Luke left tonight. Destination: Afghanistan. I feel like crawling into the woods to die like a wounded animal. The pain is indescribable, the tears plentiful. It is only because I have given him my entire self that I am able to hurt like this. He is hurting, too, of course, sorrowful over his decision to join the army, to put both of us through such heartache when the whole mess could have been cleanly avoided. We sobbed like devastated children in the moments leading up to parting, holding onto each other for dear life. Even through our tears, though, we were strong. United. Unwavering in the faith we have in one another and the joint existence we love to share.

For once in my life, the things I fear are quite rational and founded on real dangers. The worst thing I could do, however, is worry about things that have yet to occur...mainly because I can't afford to buy myself the facelift that I would most assuredly need after spending an entire year in a state of sheer panic! (Small joke.)

We were fortunate enough to spend the four-day weekend cocooned in each other's arms, bathing in the purest, most unabashed love in existence. Luke insists that I'll accomplish great things this year with music and get farther than ever before without him around to distract me. He doesn't mean that in a negative way, but the truth is, when two people unintentionally stumble upon the Holy Grail, it's kind of hard not to bask in all that true love entails.

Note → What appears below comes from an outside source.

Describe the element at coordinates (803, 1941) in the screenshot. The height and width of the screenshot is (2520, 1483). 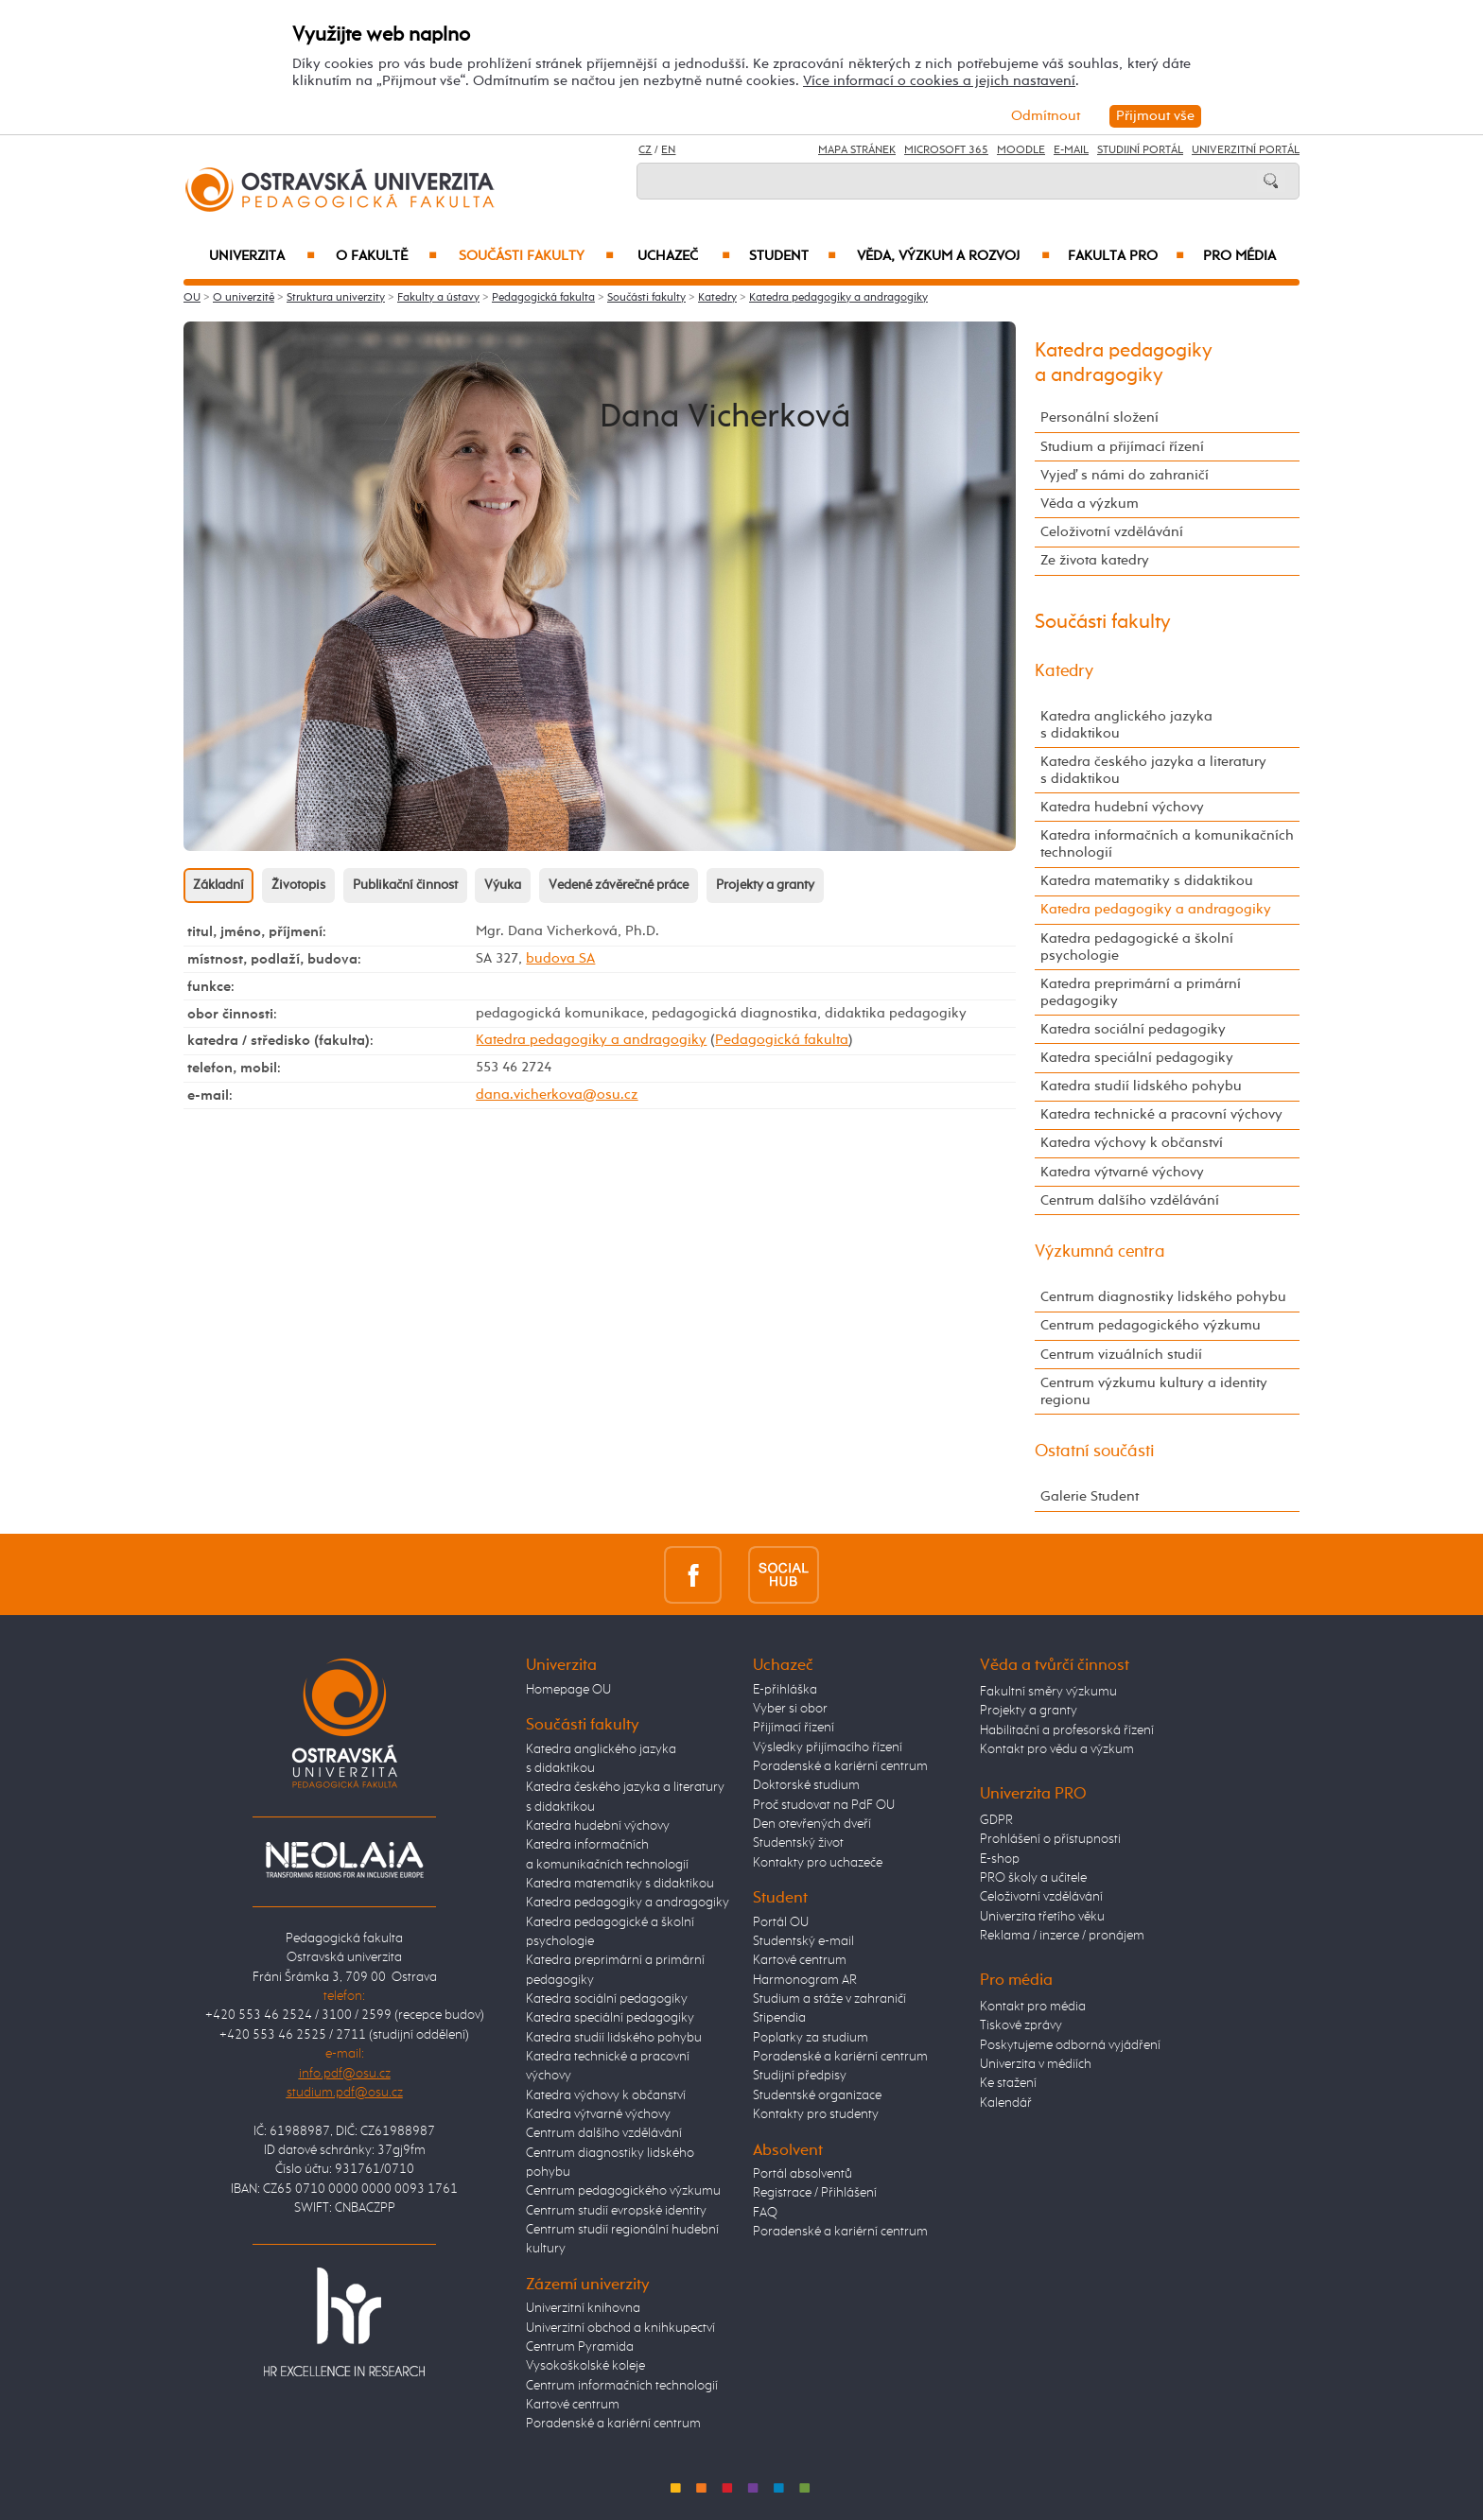
I see `Studentský e-mail` at that location.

While I certainly came a long way last year with songwriting, recording, and performing, there was definitely the element of time. The clock was ticking, growing louder with every passing month as it brought us closer to this moment of farewell. Knowing that we were going to be apart for an entire year put many things into perspective. We soaked up every drop of bliss while we still could, stocking up on love like camels storing water in their humps in anticipation of the vast desert that lay ahead. And now?

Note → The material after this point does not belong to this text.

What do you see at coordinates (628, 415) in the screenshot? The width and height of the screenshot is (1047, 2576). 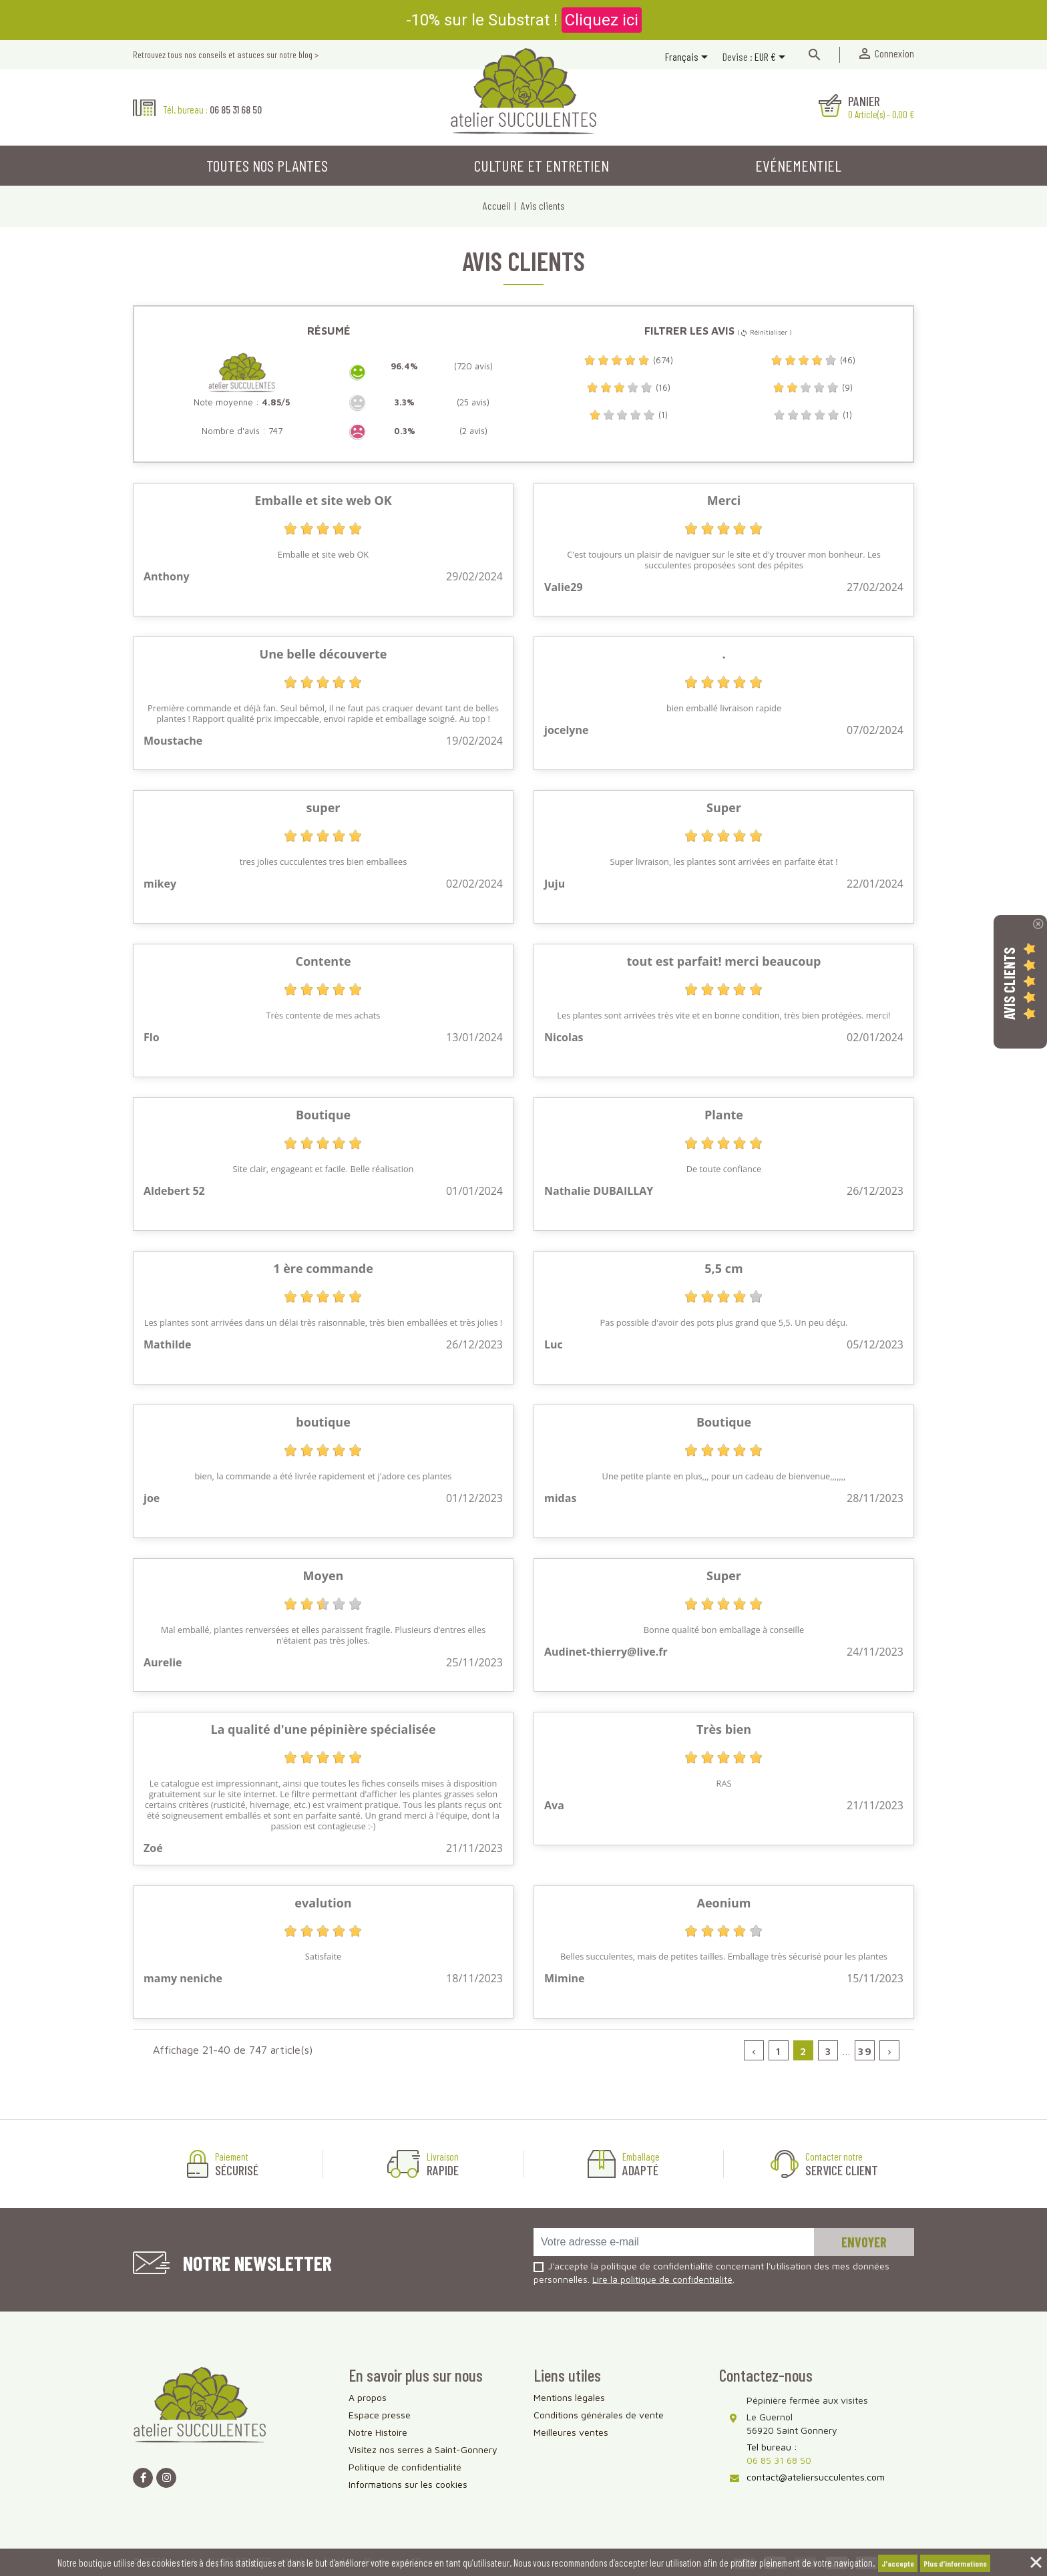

I will write him every single day that we are apart. I will also throw myself into music like never before, increasing my focus tenfold. Music will keep me sane. It is my purpose in life and I am especially grateful for it in this moment of emotional injury. This will most likely be the most intimate blog entry you will read from me. From this day forward, most of my feelings concerning Luke's deployment will be put into song. I'll try not to be too much of a downer! Thanks for continuing to come along with me. I strongly feel that this year will yield some of my best work yet.

5 comments:

Anonymous said...

Aww Britt, it's true. Emotional upheaval, desperation, fear and sorrow lend themselves to creativity. Pour your heart and soul into the music. Luke will be home before you know it. He is in all of our prayers...no matter how we pray. I think with the amount of friends/family he has, just about all religious/spiritual bases are covered. Surely ONE of us is correct. :) Please feel free to call or email me if you need ANYTHING. 802-274-8598 Kathy

scobra said...

i am crying along with you.

David Randi said...

As a former service member, a father, and a husband I know what you are going throught, and I feel for you.

He is going because he feels a need to do his part to make the world a better place, because if he dosen't then someone elses father or husband will have to. Even if it means his life he will willing do so to keep you and others safe from the dark side of humanity.

The best thing you can do is be strong for for Luke even if it is tearing you apart inside. You keep it to your self, for now. Show him nothing but utter support. Stay in touch by what ever means availbul. The last thing he needs is to worring about things he cannot attend to. This will lead to distraction when his attention should be else where. Even though he is away he still needs your support or he will fail. The same goes for you. You need each other to draw strenght from to stay focused. If one fails, both will fail.

Also don't listen to the public media. The main stream news just seems to focus on the negative and mention nothing about the postives like schools or clean water processing plants we have built. I have many friends in Afghanistan, some for years now and all have come home safe.

So as hard as it may seem don't fret over the things that have not yet come to pass for we have no control over them. Other wise you will give your self a axenity attack over stuff that has not happened and may not happen.

Best of wishes
David Randi

Britt Warner said...

Thanks for all the kind words and support! Luke's reasons for joining were a bit different than service of country...it had more to do with a desire to learn a new skill while providing financial stability for his budding family...and definitely nothing to do with a belief in the fruits of war. Things are playing out much differently than he'd hoped. I'd love to spare him the stress of worrying about me, but we're in the habit of telling each other everything - that won't change while he's gone, as confiding keeps us emotionally connected. I promise I'll continue to shower him with support, though, regardless of how shitty I'm feeling...just as I've always done, and just as he's always done for me.

Thanks for reading!

prashant said...

The same goes for you. You need each other to draw strenght from to stay focused. If one fails, both will fail.